» EXERCISE INSTRUCTIONS:
Each line of the data below from the one holding "ВСЕ НОВОСТИ" to the one holding "Новости по тэгу Лучший двор", inclusive, is to be reproduced exactly; no other line belongs in the answer.

» EXTRACTED INFORMATION:
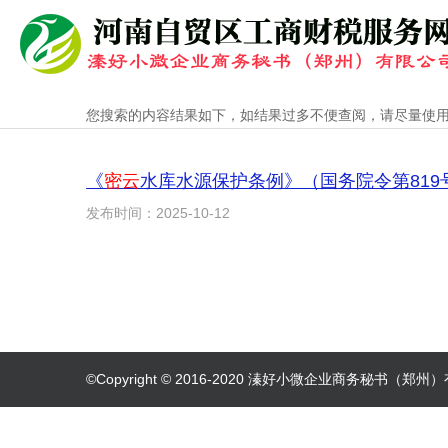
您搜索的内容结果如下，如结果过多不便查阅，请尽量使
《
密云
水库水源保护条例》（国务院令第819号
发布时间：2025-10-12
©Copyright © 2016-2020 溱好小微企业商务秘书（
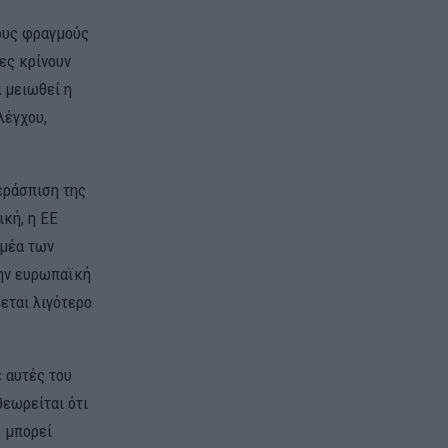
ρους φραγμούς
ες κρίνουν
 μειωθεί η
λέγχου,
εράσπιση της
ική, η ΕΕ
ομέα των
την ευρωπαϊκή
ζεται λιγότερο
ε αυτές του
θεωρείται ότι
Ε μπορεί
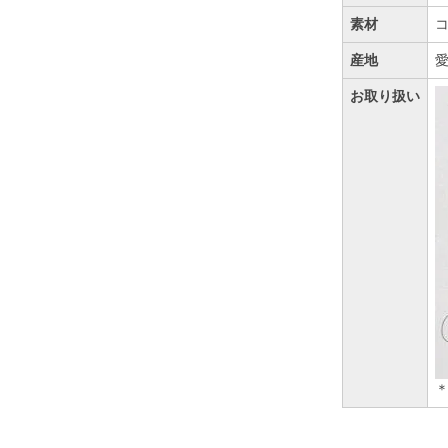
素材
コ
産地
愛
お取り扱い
--
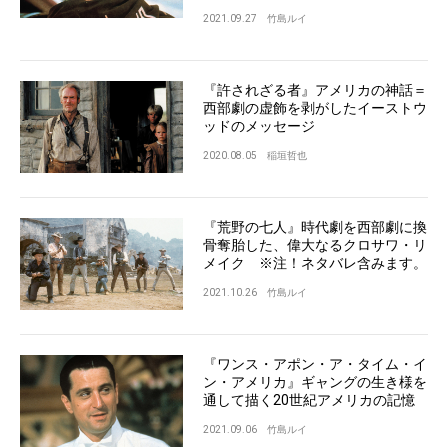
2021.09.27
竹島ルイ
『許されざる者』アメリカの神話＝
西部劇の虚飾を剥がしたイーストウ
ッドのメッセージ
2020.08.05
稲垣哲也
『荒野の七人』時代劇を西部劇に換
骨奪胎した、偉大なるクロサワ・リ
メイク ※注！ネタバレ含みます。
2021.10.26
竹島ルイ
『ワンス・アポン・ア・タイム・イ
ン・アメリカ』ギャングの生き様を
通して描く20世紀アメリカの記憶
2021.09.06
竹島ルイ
---
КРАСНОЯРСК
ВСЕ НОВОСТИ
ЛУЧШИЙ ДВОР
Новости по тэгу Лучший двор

» SOLUTION TO THIS TASK:
ВСЕ НОВОСТИ
ЛУЧШИЙ ДВОР
Новости по тэгу Лучший двор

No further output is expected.